Workshop sets new Benchmarks

Posted by s.sufi on 11 May 2016 - 4:28pm

By Sarah Mount, Research Associate King’s College London and Institute Fellow

In many scientific disciplines, experimental methods are well established. Whether the methods in your field are simulations, lab work, ethnographic studies or some other form of testing, commonly accepted criteria for accepting a hypothesis are passed down through the academic generations, and form part of the culture of every discipline. Why then did the Software Sustainaiblity Institute and the Software Development Team feel the need to run #bench16, a one-day workshop on software benchmarking at King’s College London earlier this month?

Broadly accepted methods for establishing the running time of a piece of software (its latency) are not widespread in computer science, which often comes as a surprise to those working in other fields.

Unlike clinicians and ethnographers, computer scientists are in the enviable position of being in full control of their computers, but there are a still a large number of confounding variables which affect latency testing. These can come from the operating system, the programming language, the machine itself, or even from cosmic rays. The statistical properties of these sources of variation are not well understood, and only some confounding variables can be controlled. Having controlled for as much variation as possible, the resulting experimental configuration is likely to be impossible to reproduce on another operating system. Moreover, the literature contains a wide variety of ways to report the results of latency tests -- from averaging a small number of executions of the software, to more sophisticated hypothesis testing. Even questions such as “how many times should I execute my software to get a stable average latency?” have no widely accepted answer. Computer scientists and research software engineers generally agree that this situation needs to be improved, but there is yet to be a broad consensus on which techniques should be widely adopted.

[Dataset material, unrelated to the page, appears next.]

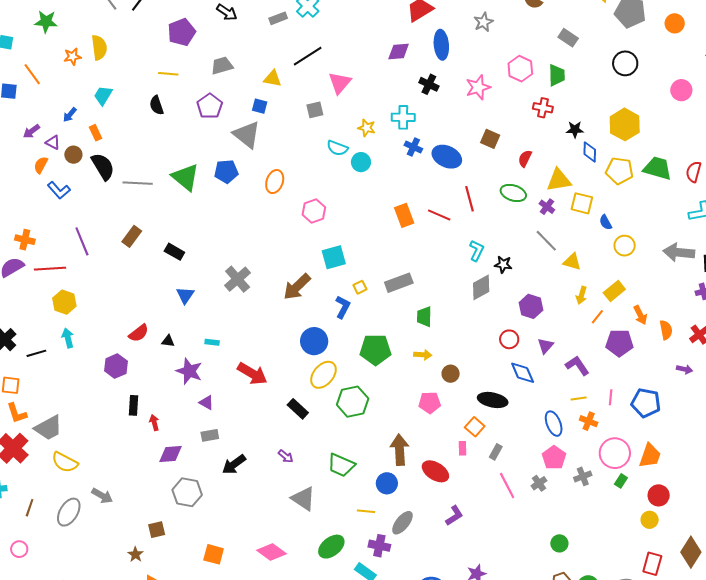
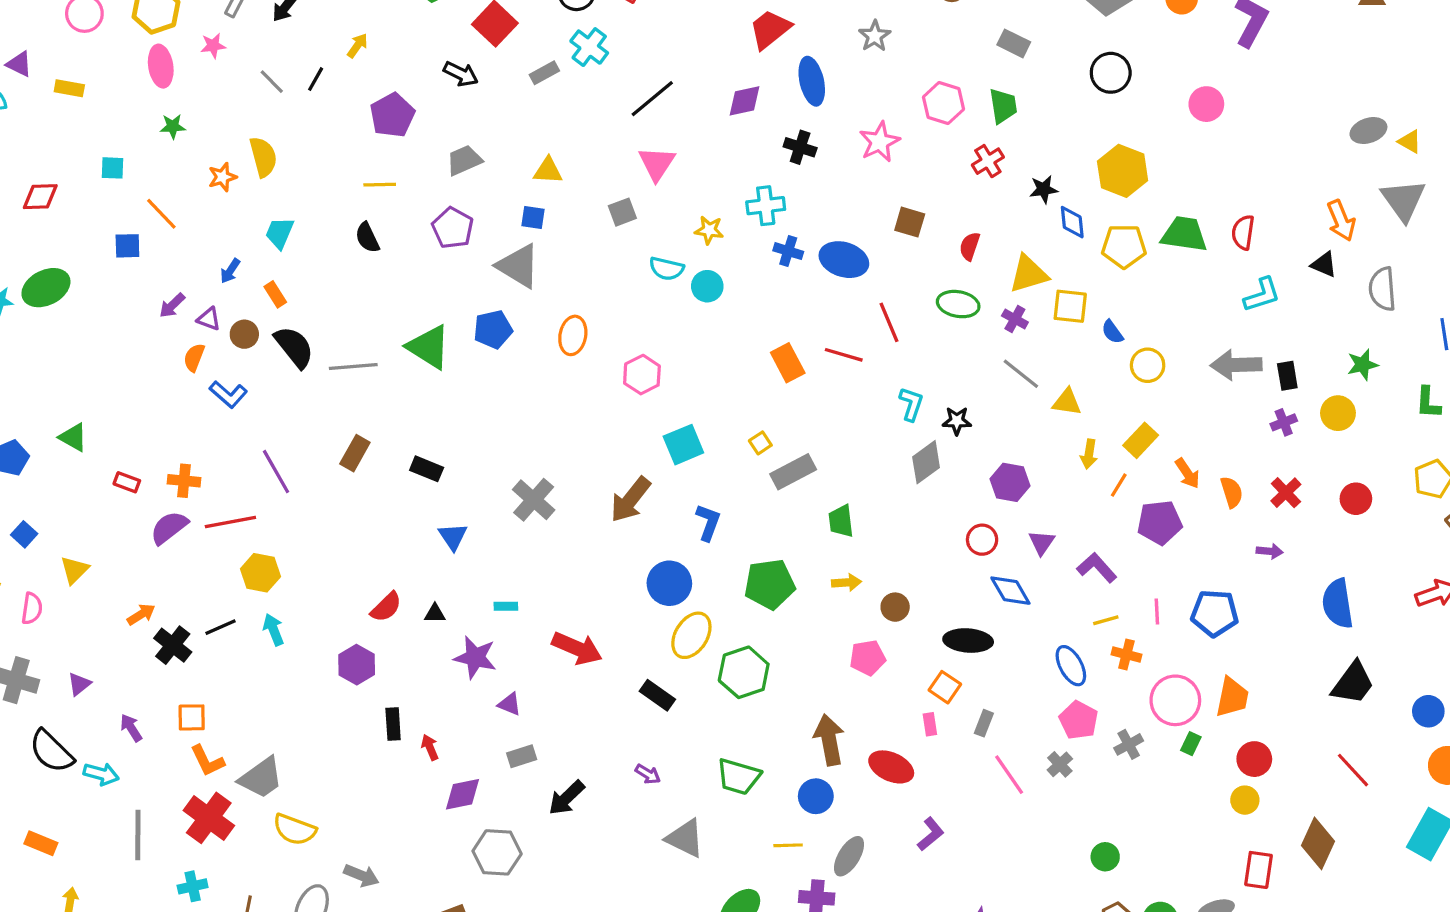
green star: (46, 22) -> (173, 126), size x0.7
black line: (308, 56) -> (652, 99), moved
red cross: (543, 108) -> (988, 161), turned -36
yellow square: (360, 287) -> (760, 443), moved
black line: (36, 353) -> (221, 627), moved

Jan Vitek opened the #bench16 workshop with an overview of the search for repeatability, reproducibility and rigor in his own research on concurrent garbage collection. He asked the provocative question why has there been no scandal in computer science over the rigor of our results?

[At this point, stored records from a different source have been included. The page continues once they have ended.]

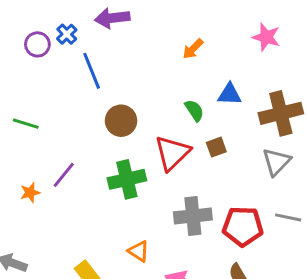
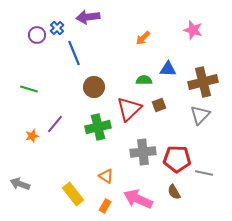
green semicircle: (194, 110) -> (144, 80), turned -56
gray line: (288, 217) -> (204, 173), moved

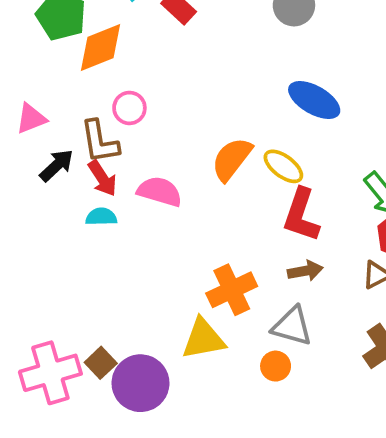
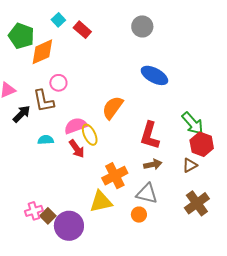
yellow ellipse: (283, 166) -> (90, 135), moved, turned 30
red arrow: (102, 178) -> (77, 149), moved
pink semicircle: (160, 192) -> (76, 126), turned -35
pink cross: (50, 373) -> (34, 211), moved, size x0.6

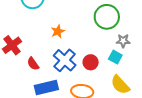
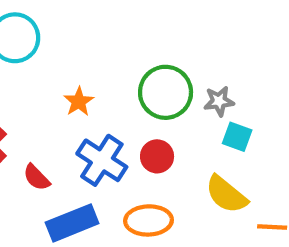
green circle: (107, 17) -> (166, 92), moved
cyan square: (115, 57) -> (237, 137), moved

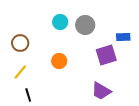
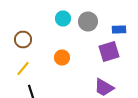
blue rectangle: (123, 37) -> (119, 30), moved

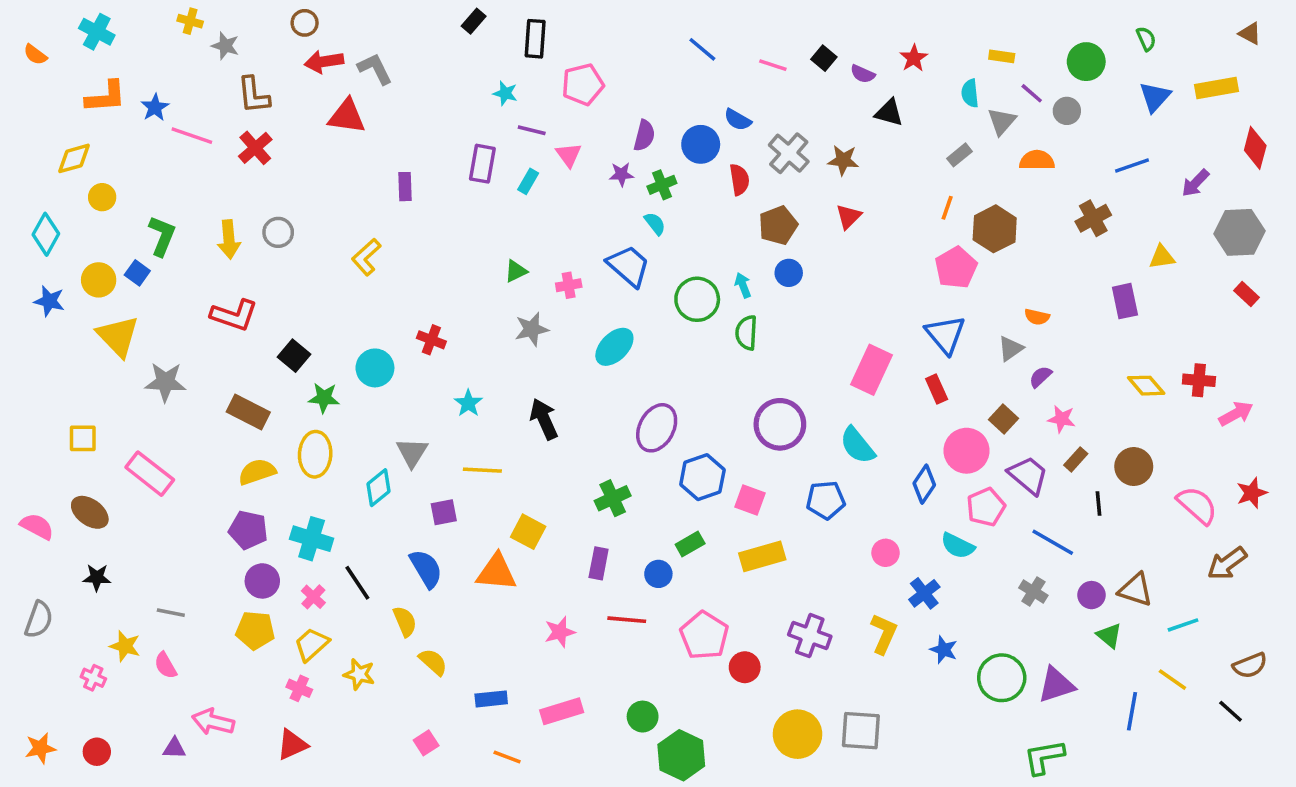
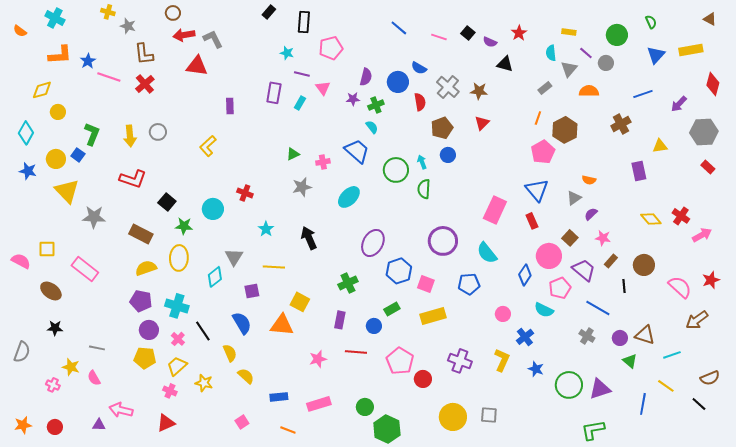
red cross: (1199, 380) -> (681, 216), turned 30
pink semicircle: (37, 526) -> (21, 261), moved
gray square: (861, 731) -> (489, 415), size x0.7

Edd Barrett and Institute Fellows Joe Parker and James Harold Davenport spoke about the difficulties and advantages of benchmarking in their own areas: software development, bioinformatics and high performance computing, respectively. Edd presented some early results from benchmarks of JIT-compiled language interpreters, which suggests that the accepted understanding of how these programs behave is somewhat naive. Joe asked us why benchmarking is rarely undertaken in bioinformatics, when latency is vital to the workflow of bioinformaticians. James explained how benchmarking HPC hardware enabled the University of Bath to procure a system which was well suited to its users and held the hardware vendors firmly to account.

Tomáš Kalibera, Simon Taylor and Jeremy Bennett all spoke about statistical and experimental methods. Tomáš noted that many benchmarking results are reported in the form of a claim of improvement on a previous result, e.g. this new method shows a 1.5x speed-up compared to … There are many “averages” that can be used here, and several common ways to calculate speed-up - of course some will give much more attractive results than others. Simon gave the workshop an introduction to time series analysis. Benchmarks are currently rarely presented as time series, even though some simple techniques from this area could be widely applicable to latency testing. Jeremy presented some results which used factorial and Plackett-Burman experimental design, two methods which are widely used in engineering and rarely seen in computer science.

A good number of new skills and experimental methods for benchmarking were widely shared at #bench16, and this was one motivation for inviting participants from a broad range of scientific fields. Does the future of benchmarking in computer science hold any hope? Many of the talks referred to the difficulty of funding and enabling the time consuming work of building experimental infrastructure for rigorous latency testing. However, Jan Vitek gave us reason to be hopeful in his keynote talk: a number of computer science conferences are now accepting artefacts, practical submissions that sit alongside papers, with a separate review panel, and provide the reader with a repeatable experiment which matches the findings of the published science.

The #bench16 workshop took place at King’s College London on April 20th 2016, and was chaired by Sarah Mount and Laurence Tratt. The workshop was sponsored by the Software Sustainability Institute and EPSRC, via the Lecture Fellowship. You can find slides for all the #bench16 talks on the event website.